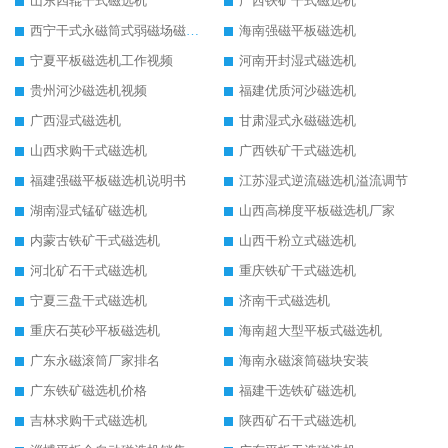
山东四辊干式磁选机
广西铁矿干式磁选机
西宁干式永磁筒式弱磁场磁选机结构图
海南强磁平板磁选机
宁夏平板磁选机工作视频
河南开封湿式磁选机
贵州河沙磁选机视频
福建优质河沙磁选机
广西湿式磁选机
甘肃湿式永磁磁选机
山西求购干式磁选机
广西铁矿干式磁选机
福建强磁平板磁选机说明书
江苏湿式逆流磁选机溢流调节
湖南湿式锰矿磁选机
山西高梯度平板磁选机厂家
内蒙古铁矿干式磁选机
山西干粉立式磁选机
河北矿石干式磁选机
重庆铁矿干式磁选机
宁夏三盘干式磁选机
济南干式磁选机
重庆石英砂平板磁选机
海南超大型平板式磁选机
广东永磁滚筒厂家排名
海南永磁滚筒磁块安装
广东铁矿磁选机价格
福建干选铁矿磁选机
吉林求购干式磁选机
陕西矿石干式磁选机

---

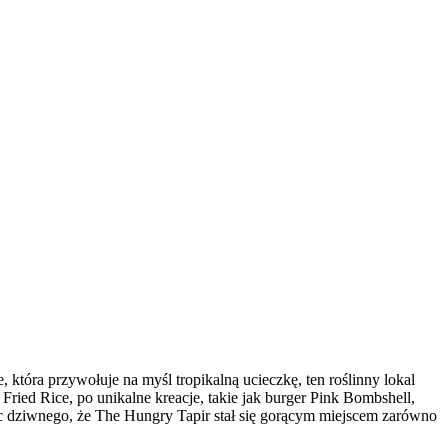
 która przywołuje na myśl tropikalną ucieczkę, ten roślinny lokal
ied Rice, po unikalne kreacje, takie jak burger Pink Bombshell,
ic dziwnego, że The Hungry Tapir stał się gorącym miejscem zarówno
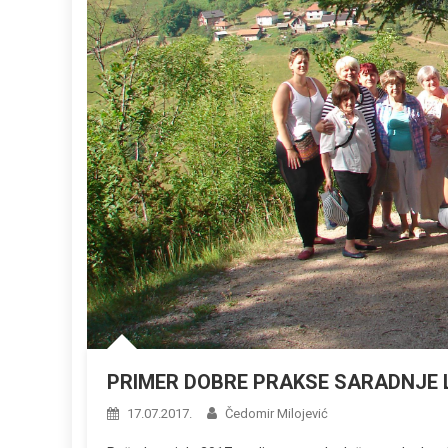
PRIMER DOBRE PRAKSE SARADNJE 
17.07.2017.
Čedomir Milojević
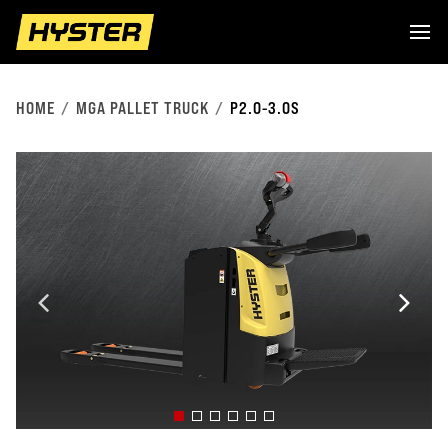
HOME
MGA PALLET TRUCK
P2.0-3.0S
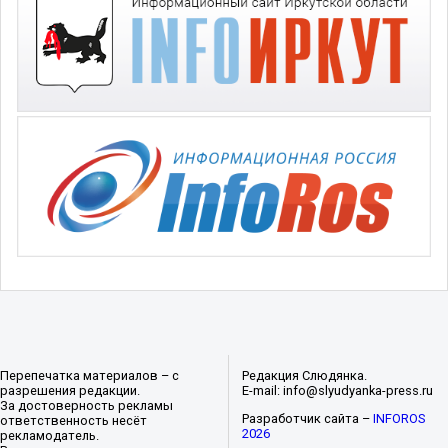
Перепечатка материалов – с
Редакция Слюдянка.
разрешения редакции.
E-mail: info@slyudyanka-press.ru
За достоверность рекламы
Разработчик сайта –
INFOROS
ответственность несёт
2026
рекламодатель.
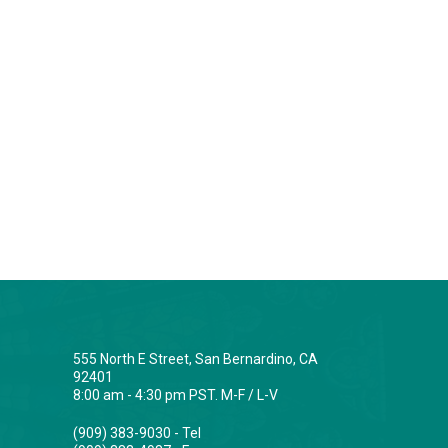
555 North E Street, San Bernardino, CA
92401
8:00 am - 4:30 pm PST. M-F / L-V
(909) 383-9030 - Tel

# What to produce
A verbatim reproduction is expected: starting at the line above that has "ic dziwnego, że", ending at the line that has "(909) 383-9030 - Tel", both included, and with no pictures and no other lines.

# Output for this task
ic dziwnego, że The Hungry Tapir stał się gorącym miejscem zarówno
PRIMER DOBRE PRAKSE SARADNJE 
17.07.2017.
Čedomir Milojević
HOME
MGA PALLET TRUCK
P2.0-3.0S
Перепечатка материалов – с
Редакция Слюдянка.
разрешения редакции.
E-mail: info@slyudyanka-press.ru
За достоверность рекламы
Разработчик сайта –
INFOROS
ответственность несёт
2026
рекламодатель.
555 North E Street, San Bernardino, CA
92401
8:00 am - 4:30 pm PST. M-F / L-V
(909) 383-9030 - Tel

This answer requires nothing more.